Dixie Belle wrote:I just replaced my 12 ga. XXF extended-ported lead shot choke with a heavy-shot SS extended non-ported super full choke (exit diameter .665"). I am anxious to see how it patterns with both the heavy-shot blend and with the Federal Mag-Shock #6's with flitecontrol wads. How about it Clark, any info for me up front on tests you have run?
I know this isn't actually a Fed. Blend question, but thanks for any input in advance of patterning.
The Flitecontrol wad that is used in the Federal lead loads is different from the Flitecontrol wad that they use in the Heavyweight shot loads and it's more forgiving. The "ideal" exit diameter is .670 and again idealy, it should have 1.3" of parallel section leading up to that e.d. a muzzle that is crowned and not slotted can also make a difference. (I have however seen some guns that prefer chokes as tight as .650 with the Flitecontrol wad shells. Internal geometry seems to be more inportant than jsut the e.d. as does the muzzle design.)
The #7 shot Heavyweight shell is also more forgiving than the #6 shot shell. I don't know which brand of choke you're using so I can't tell you anything about the internal geometry of it of course.

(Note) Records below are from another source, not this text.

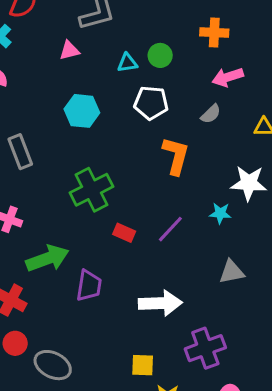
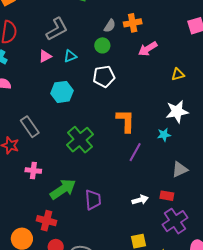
cyan triangle: (127, 63) -> (70, 56), moved
gray semicircle: (211, 114) -> (110, 26), moved
orange L-shape: (176, 156) -> (126, 121), moved
red rectangle: (124, 233) -> (167, 196), moved
white arrow: (160, 303) -> (140, 200), size x0.6

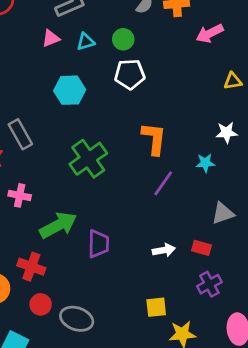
green circle: (102, 45) -> (123, 39), moved
pink arrow: (148, 49) -> (210, 33), moved
white star: (177, 112) -> (227, 133), size x0.7
purple cross: (175, 221) -> (209, 284), size x0.7

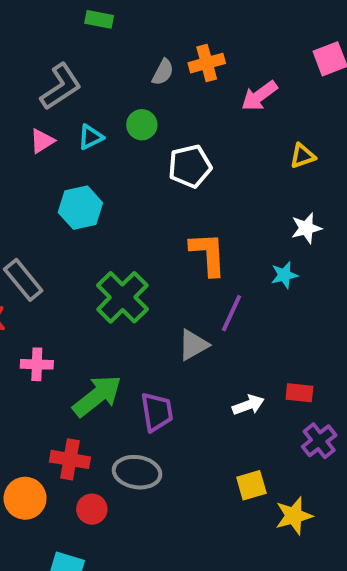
white pentagon: (130, 74) -> (190, 166), moved
gray triangle: (223, 213) -> (193, 345), moved
gray ellipse: (77, 319) -> (137, 472), moved

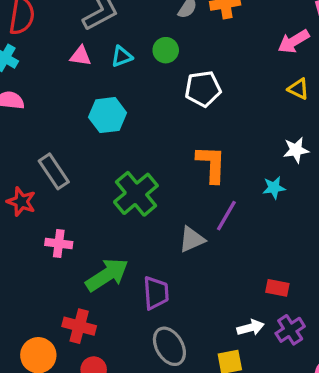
pink arrow: (259, 96) -> (294, 41), moved
pink triangle: (42, 141) -> (80, 56), turned 35
yellow triangle: (302, 156) -> (298, 89), turned 40
white arrow: (248, 405) -> (250, 328), moved
gray ellipse: (137, 472) -> (169, 346), moved, turned 45

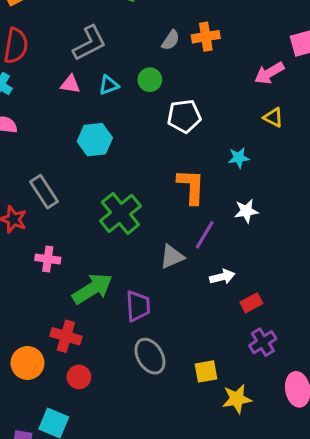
white star: (296, 150) -> (246, 211), moved
cyan star: (274, 188) -> (239, 158), moved
red rectangle: (277, 288) -> (251, 303), turned -40
white arrow: (250, 328) -> (222, 277), moved

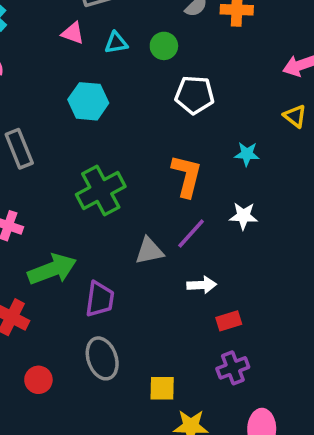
red circle: (79, 377) -> (38, 380), moved

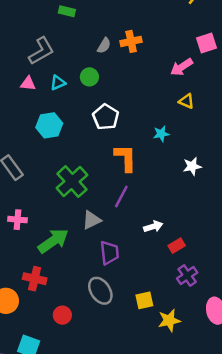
white pentagon: (194, 95) -> (106, 117), moved, turned -30
white star: (243, 216) -> (192, 166), moved
purple line: (191, 234) -> (121, 197), moved
gray triangle: (149, 251) -> (92, 220), moved
purple trapezoid: (100, 299) -> (109, 253), moved

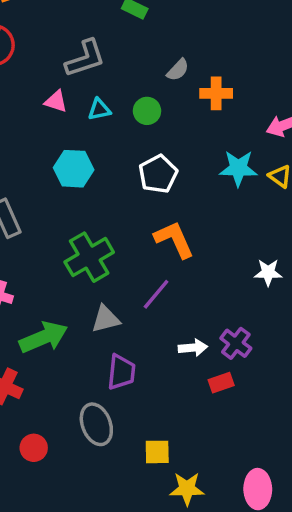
orange cross: (131, 41) -> (216, 93), moved
cyan star: (161, 134) -> (238, 168), moved, size x1.5
orange L-shape: (126, 158) -> (174, 239), turned -36
purple cross: (187, 275) -> (236, 343), moved, turned -30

If I were getting ready to evaluate those shells through a new choke, as you are, I'd deep clean everything and then fire at least 5 rounds of the lead shells at big paper, without cleaning between shots. I'd clean the bore and choke very well with solvent, brush, patches, etc. and repeat the process with the Heavyweight shells, again without cleaning between shots.

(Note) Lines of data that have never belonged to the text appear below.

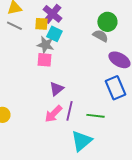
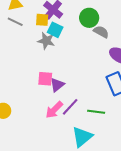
green circle: (107, 22) -> (89, 18), moved
pink square: (44, 60) -> (45, 79), moved
purple line: (69, 111) -> (70, 107), turned 30

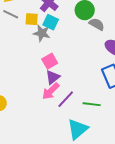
yellow square: (42, 20) -> (32, 19), moved
pink square: (45, 79) -> (50, 61), moved, turned -35
pink arrow: (54, 110) -> (51, 91), moved

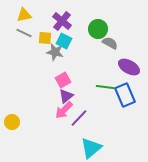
green line: (92, 104) -> (105, 87), moved

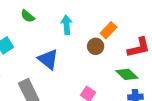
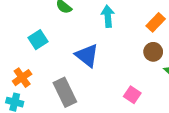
brown circle: (96, 46) -> (153, 52), moved

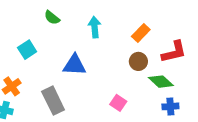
blue triangle: (87, 55) -> (74, 65), turned -35

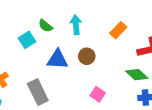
green semicircle: (52, 18) -> (45, 26), moved
cyan square: (27, 50) -> (27, 40), moved
brown circle: (138, 61) -> (87, 56), moved

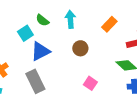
blue triangle: (57, 59) -> (40, 51), moved, turned -30

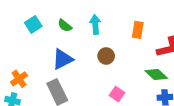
orange rectangle: (109, 24) -> (138, 30), turned -35
cyan square: (25, 33) -> (33, 24), moved

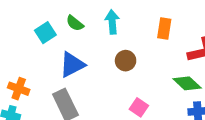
cyan square: (33, 24) -> (45, 33), moved
orange cross: (19, 79) -> (19, 89), turned -35

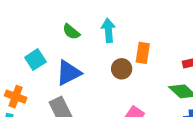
orange rectangle: (164, 29) -> (143, 53), moved
cyan square: (45, 33) -> (35, 60), moved

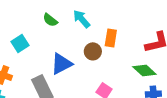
cyan arrow: (108, 30) -> (82, 19), turned -36
blue triangle: (69, 73) -> (61, 64), moved

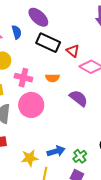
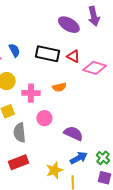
purple ellipse: (38, 17) -> (69, 25), moved
purple semicircle: (79, 98) -> (73, 133), moved
pink circle: (31, 105) -> (44, 118), size x0.6

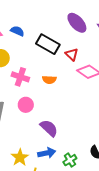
blue semicircle: (14, 50) -> (17, 31), turned -56
yellow star: (54, 170) -> (20, 157), turned -30

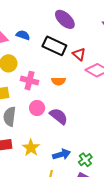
purple ellipse: (77, 23) -> (65, 19), moved
purple semicircle: (49, 128) -> (59, 116), moved
yellow star: (20, 157) -> (31, 148), moved

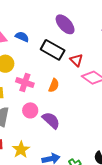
orange semicircle: (59, 81) -> (54, 85), turned -72

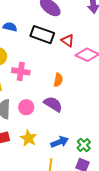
orange semicircle: (54, 85) -> (58, 80), moved
pink circle: (30, 110) -> (26, 107), moved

The Flitecontrol wad can be tempremental and responds at times to a slightly fouled bore and often yields its best patterns on the 4th or 5th shots. At other times it likes a clean bore. By starting clean and then allowing the bore/choke to foul, you can find out which works best in your gun. If you clean between shots, you'll never know.
It can be a "challenging" shell to pattern. I'll be interested to hear your results.